Armageddon in Retrospect is a collection of short stories (and one letter and one rambling, but enjoyable,  speech) focuses on war and the folly of war. Many of the stories deal with World War II and prisoners of war, a theme echoed in Slaughterhouse-Five. 

The almost 40 foot tall mural
of Vonnegut in
Indianapolis. 
The book begins with an entertaining introduction by Mark Vonnegut, Kurt's son followed by an astonishingly flippant letter from Kurt to his family telling them that he had been a prisoner of war since the Battle of the Bulge but now he was liberated and headed back to Indiana. The letter is actually reproduced as a picture so you can see it how he typed it on the stationary that he typed it. The letter is followed by the last speech he ever wrote, appropriately delivered in his hometown of Indianapolis by his son after Kurt Vonnegut's death.

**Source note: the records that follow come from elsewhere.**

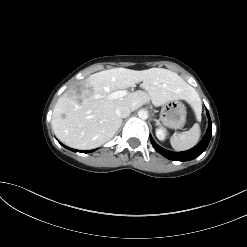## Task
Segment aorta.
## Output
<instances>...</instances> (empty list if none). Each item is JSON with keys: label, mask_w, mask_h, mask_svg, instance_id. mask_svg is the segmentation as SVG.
I'll return each instance as SVG.
<instances>
[{"label": "aorta", "mask_w": 247, "mask_h": 247, "mask_svg": "<svg viewBox=\"0 0 247 247\" xmlns=\"http://www.w3.org/2000/svg\"><path fill=\"white\" fill-rule=\"evenodd\" d=\"M138 117H139L140 119L145 120V119L148 118V112H147L146 110L142 109V110H140V111L138 112Z\"/></svg>", "instance_id": "aorta-1"}]
</instances>
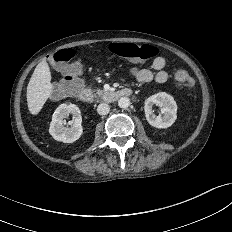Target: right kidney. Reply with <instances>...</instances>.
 <instances>
[{"instance_id": "right-kidney-1", "label": "right kidney", "mask_w": 232, "mask_h": 232, "mask_svg": "<svg viewBox=\"0 0 232 232\" xmlns=\"http://www.w3.org/2000/svg\"><path fill=\"white\" fill-rule=\"evenodd\" d=\"M69 114L73 115V125L70 128L64 126ZM82 116L80 109L74 104H61L55 110L49 127L50 135L57 141L72 143L80 138L83 133L81 125Z\"/></svg>"}]
</instances>
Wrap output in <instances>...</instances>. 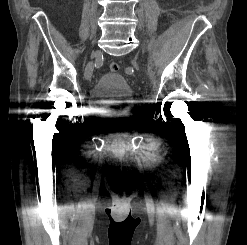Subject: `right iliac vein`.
I'll list each match as a JSON object with an SVG mask.
<instances>
[{"label": "right iliac vein", "instance_id": "1", "mask_svg": "<svg viewBox=\"0 0 247 245\" xmlns=\"http://www.w3.org/2000/svg\"><path fill=\"white\" fill-rule=\"evenodd\" d=\"M95 54L97 55L98 51H96ZM93 68H94L93 62H89L85 68L86 79H90L92 72H93Z\"/></svg>", "mask_w": 247, "mask_h": 245}]
</instances>
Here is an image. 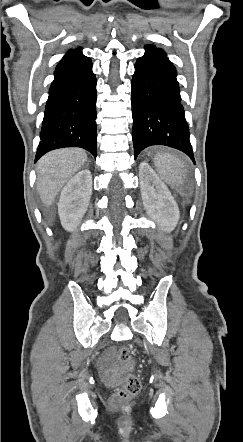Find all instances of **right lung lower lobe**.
<instances>
[{
  "label": "right lung lower lobe",
  "instance_id": "right-lung-lower-lobe-1",
  "mask_svg": "<svg viewBox=\"0 0 243 442\" xmlns=\"http://www.w3.org/2000/svg\"><path fill=\"white\" fill-rule=\"evenodd\" d=\"M96 77L81 50L66 54L49 89L40 132L37 161L63 147H81L96 157Z\"/></svg>",
  "mask_w": 243,
  "mask_h": 442
}]
</instances>
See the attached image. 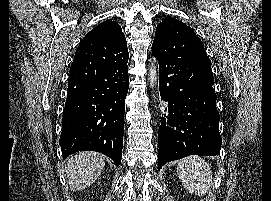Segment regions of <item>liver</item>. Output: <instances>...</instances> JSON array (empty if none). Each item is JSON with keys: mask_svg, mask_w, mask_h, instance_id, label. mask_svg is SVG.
Segmentation results:
<instances>
[{"mask_svg": "<svg viewBox=\"0 0 271 201\" xmlns=\"http://www.w3.org/2000/svg\"><path fill=\"white\" fill-rule=\"evenodd\" d=\"M105 165L103 155L96 152H79L65 164V175L72 191H80L95 182Z\"/></svg>", "mask_w": 271, "mask_h": 201, "instance_id": "liver-1", "label": "liver"}]
</instances>
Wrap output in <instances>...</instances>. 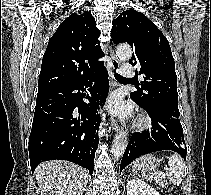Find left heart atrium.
Instances as JSON below:
<instances>
[{"instance_id": "left-heart-atrium-1", "label": "left heart atrium", "mask_w": 211, "mask_h": 195, "mask_svg": "<svg viewBox=\"0 0 211 195\" xmlns=\"http://www.w3.org/2000/svg\"><path fill=\"white\" fill-rule=\"evenodd\" d=\"M108 107L113 113L121 117L128 116L131 111V107L126 105L119 95H113L110 98Z\"/></svg>"}]
</instances>
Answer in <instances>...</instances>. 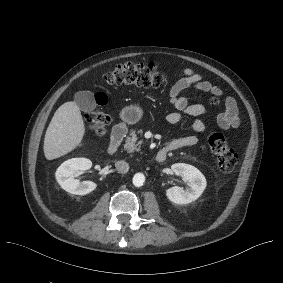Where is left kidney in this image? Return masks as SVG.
Listing matches in <instances>:
<instances>
[{
    "instance_id": "1",
    "label": "left kidney",
    "mask_w": 283,
    "mask_h": 283,
    "mask_svg": "<svg viewBox=\"0 0 283 283\" xmlns=\"http://www.w3.org/2000/svg\"><path fill=\"white\" fill-rule=\"evenodd\" d=\"M174 174L188 183V188L175 186L166 190V196L175 204H188L198 199L206 188L204 175L194 166L185 163H176L171 166Z\"/></svg>"
}]
</instances>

The short stories are up and down, as all short stories collections are. But, Vonnegut's gift for creating interesting characters shines through most of them and I found myself invested in most of them in a very short time. Most have funny moments tossed in the middle of a great tragedy. Many feature prisoners of war, which is understandable considering Vonnegut's own experiences in World War II.

The book itself is a beautiful hardback made with the highest quality slick paper. Between the short stories there are drawings and quips from Vonnegut.

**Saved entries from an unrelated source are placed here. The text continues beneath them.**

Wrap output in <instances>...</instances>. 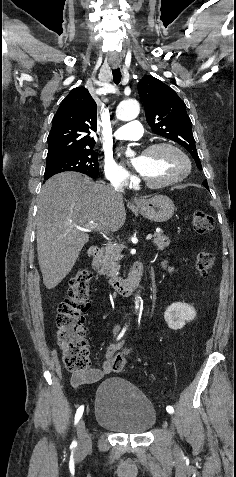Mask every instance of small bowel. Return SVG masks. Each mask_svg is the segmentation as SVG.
Returning a JSON list of instances; mask_svg holds the SVG:
<instances>
[{
    "label": "small bowel",
    "mask_w": 236,
    "mask_h": 477,
    "mask_svg": "<svg viewBox=\"0 0 236 477\" xmlns=\"http://www.w3.org/2000/svg\"><path fill=\"white\" fill-rule=\"evenodd\" d=\"M120 330H121L120 324H117L113 327L112 334L114 339L110 342V344L108 345L106 349V360L103 362L101 367L89 369L85 372L74 374L72 377L74 384L79 385L84 383H87V384L95 383L101 380L104 376L111 373L112 359L115 358L117 355H120V354L124 355L127 353L126 350H123L122 352H120L122 347L121 342L118 341L119 340L118 337L115 340V337L118 335Z\"/></svg>",
    "instance_id": "obj_1"
}]
</instances>
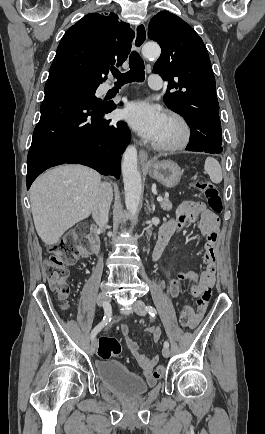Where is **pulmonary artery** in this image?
Listing matches in <instances>:
<instances>
[{
	"instance_id": "e3ab8cb5",
	"label": "pulmonary artery",
	"mask_w": 265,
	"mask_h": 434,
	"mask_svg": "<svg viewBox=\"0 0 265 434\" xmlns=\"http://www.w3.org/2000/svg\"><path fill=\"white\" fill-rule=\"evenodd\" d=\"M149 80H150L151 84H160L162 79H161L160 75H151ZM116 86H117L118 89L121 90V89L124 88L125 85H124L123 82L120 81V82L117 83Z\"/></svg>"
}]
</instances>
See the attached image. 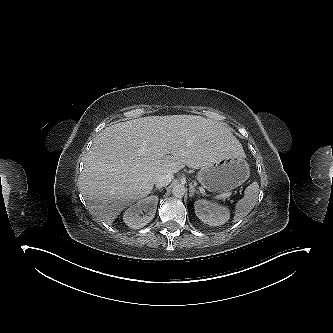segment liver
<instances>
[{
	"label": "liver",
	"instance_id": "obj_1",
	"mask_svg": "<svg viewBox=\"0 0 333 333\" xmlns=\"http://www.w3.org/2000/svg\"><path fill=\"white\" fill-rule=\"evenodd\" d=\"M245 157L235 136L201 116H148L106 127L93 141L81 175L91 213L112 224L129 204L148 196L159 174L200 169Z\"/></svg>",
	"mask_w": 333,
	"mask_h": 333
}]
</instances>
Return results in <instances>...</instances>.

I rate this collection 4 stars out of 5.

This book can be purchased on Amazon here: Armageddon in Retrospect.


APPALOOSA (Virgil Cole and Everett Hitch #1) (audiobook) by Robert B. Parker











A western for grown-ups. It's not about the guns, horses or bullets. It's about friendship, sex and, ultimately, love.


Published by Random House in 2005
Read by Titus Welliver
Duration: 4 hours, 57 minutes
Unabridged

There are four main characters in Appaloosa: Marshal Virgil Cole, Deputy Everett Hitch, Bragg (a rancher/hotel owner) and Mrs. French, a pathetic woman that leeches onto powerful men out of some deep seeded need that we never quite have explained. Suffice it to say, Mrs. French is a survivor because she uses sex to endear herself to the most powerful man in her immediate area. 

Robert B. Parker loves to explore the sometimes complicated psychology of men and women and the way they express friendship and love, both platonic and amorous. His books are full of people (mostly women, but not always) that claim to be in love but really they are psychologically needy and act out sexually in strange, disruptive ways. 

There are four main characters in this story: Marshal Virgil Cole, Deputy Everett Hitch, Bragg (a rancher and later a hotel owner) and Mrs. French, a pathetic woman that leeches onto powerful men out of some deep seeded need that we never quite have explained. Suffice it to say, Mrs. French is a survivor because she uses sex to endear herself to the most powerful man in her immediate area. 

But, the problem is, who is the most powerful man? Is it the Marshal, Bragg or even the Deputy? And, will they even realize they are being manipulated? Does she even know she is doing it? Can the Cole and Hitch's friendship endure this tension?

The audiobook is read by the actor Titus Welliver. I like Welliver's work and his voice is smooth and mellow - just about perfect for Hitch, who tells the story. 

I rate this audiobook 4 stars out of 5.